Все это были очень порядочные, трудовые и честные люди. Уверен, что они были такие же троцкисты, как я — сын Папы Римского. Вскоре всех их отправили на прииски, и я больше ничего о них не слышал.

Все лагерники по режиму содержания разделялись на две группы, которые жили в разных бараках: бытовики — то есть уголовники всех мастей — и контрики. Мы считались социально опасным элементом, и режим для нас был строже. Воров, насильников и убийц относили к социально близким, временно изолированным от счастливого и безгрешного коммунистического общества. Вся лагерная администрация назначалась из этих социально близких. Это были старосты бараков, учетчики, парикмахеры, банщики, повара, кладовщики и т. д. В канцелярии лагеря были отделы: УРЧ (Учетно-распределительная часть) — там ведали учетом личного состава и назначением на работу, МХЧ (Материально-хозяйственная часть), КВЧ (Культурно-воспитательная часть) и т. д. «Воспитательная» — воспитателем назначался обычно какой-нибудь аферист или крупный вор с большим сроком отсидки.
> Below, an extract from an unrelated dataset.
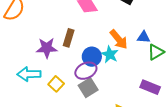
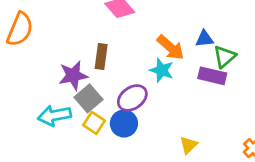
blue circle: (92, 57) -> (124, 124), moved
purple rectangle: (150, 87) -> (212, 76), moved
gray square: (88, 88) -> (88, 98), moved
Важной фигурой для нас был подрядчик: от него зависело, куда пошлют на работу — в тепло или холод, на тяжелую или легкую. Был еще учетчик — нечто вроде табельщика. Санчасть возглавлялась в лучшем случае каким-нибудь фельдшером. Здесь дело доходило до анекдотов: так как документов не было, каждый вновь прибывший мог объявить себя врачом и получить «блатное место». Часто на эту должность попадали уже побывавшие в других лагерях жулики — морфинисты и кокаинисты, которые нахватались кое-каких терминов и могли «держать фасон» — то есть делать вид, что что-то понимают в медицине.

Начальство ими было довольно: они не требовали особых лекарств, инструментов; обходились йодом, содой, спиртом и, конечно, снотворным — морфием, кокаином и т. п. Недовольных больных лекпомы (их звали «лепкомы») лечили матом и угрозами отправить на прииск. За смерть лагерника особенно с них не спрашивали, если только не разражалась эпидемия. Тогда такие лепкомы сами попадали на прииски. Однако, благодаря здоровому колымскому климату и малонаселенности, это случалось крайне редко.

К моменту нашего прибытия заключенным полагались зачеты. Это значило, что для тех, кто перевыполнил норму, срок заключения снимался на известное число дней в году — иногда один день засчитывался за два. Очень скоро, однако, сначала для нас, потом для осужденных по статье 56 (бандитизм) и Закону от 7 августа 1932 года (хищение государственной собственности — это главным образом крестьяне — за колосок или морковку, подобранные на поле) зачеты были отменены. Сделано это было по-иезуитски, задним числом, и все заработанное раньше пропало. Блатари получали зачеты, часто даже почти не работая. Это зависело от «своего» учетчика или нарядчика, которые выработку целой бригады — особенно если это были не блатные — записывали на одного-двух жуликов. Жаловаться, конечно, было бы бесполезно. Существовали еще так называемые колонисты. С ними НКВД заключал своеобразный договор: срок им засчитывался без зачетов, но зато они могли жить в каком-нибудь поселке, построить себе домик, жениться и обзавестись хозяйством.

Паспорт им не выдавался, никуда далеко уехать они не могли и, по мысли устроителей их жизни, должны были бы навечно осесть на Колыме в качестве местных жителей. Впоследствии и их обманули и загнали в лагерь почти всех, за малыми исключениями.

К концу 1937 года режим в лагерях стал усиливаться. В стране проходили первые выборы по новой, сталинской конституции. В разряд «врагов народа» попадали все новые и новые деятели.

Биографии «кандидатов в депутаты», не успев провисеть несколько дней, срывались со стен и уничтожались. Журналист Радек, редактор «Известий», Сосновский, наркомфин, Сокольников, Тухачевский и многие другие прославленные и известные в прошлом люди были схвачены и уничтожены. На обложке «Крокодила» красовались «Ежовые рукавицы» — кисть, сжимающаяся в кулак, а между пальцами зажаты насмерть «враги народа».

Так как газеты приходили «с материка» с опозданием на три-пять месяцев, то почти все они оказывались «контрреволюционными» — так как в них печатались статьи «врагов народа» или же эти «враги» восхвалялись. Радио у нас вначале не было, а чтение или хранение газеты контрикам строжайше запрещались. Считалось также преступлением иметь в лагере карандаш или бумагу; письмо можно было написать только в КВЧ или где-то на стороне. Письма сдавались в незапечатанном виде; почтовых ящиков в поселке не было, а вольные сдавали письма на почту лично.